### Exercise material ###

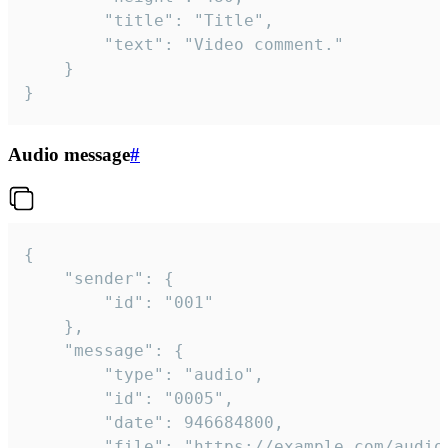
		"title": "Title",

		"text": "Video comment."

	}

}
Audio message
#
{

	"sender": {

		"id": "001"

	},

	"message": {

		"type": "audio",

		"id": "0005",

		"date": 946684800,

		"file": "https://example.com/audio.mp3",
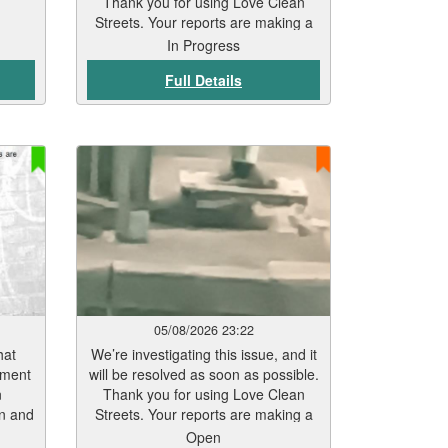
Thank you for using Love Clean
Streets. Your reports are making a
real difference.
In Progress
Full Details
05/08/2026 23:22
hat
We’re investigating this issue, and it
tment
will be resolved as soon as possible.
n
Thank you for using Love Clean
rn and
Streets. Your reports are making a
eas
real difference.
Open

###
### Exercise material ###

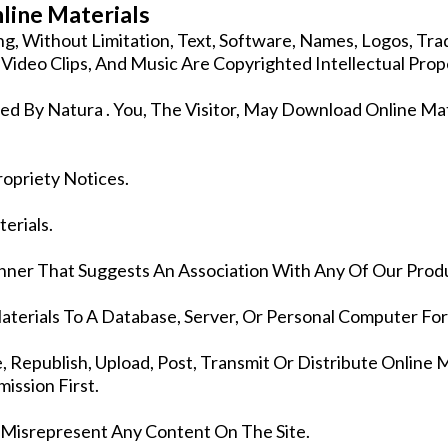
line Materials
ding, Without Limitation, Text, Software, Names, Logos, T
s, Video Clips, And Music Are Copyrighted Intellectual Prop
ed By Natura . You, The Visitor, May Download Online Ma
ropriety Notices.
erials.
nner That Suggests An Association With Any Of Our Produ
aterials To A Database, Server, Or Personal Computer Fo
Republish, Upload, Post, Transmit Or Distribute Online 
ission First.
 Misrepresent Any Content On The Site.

###

**What is expected**
Gather up the lines containing the word "Video" from these records and copy them.

**Exercise output**
		"text": "Video comment."
s, Video Clips, And Music Are Copyrighted Intellectual Prop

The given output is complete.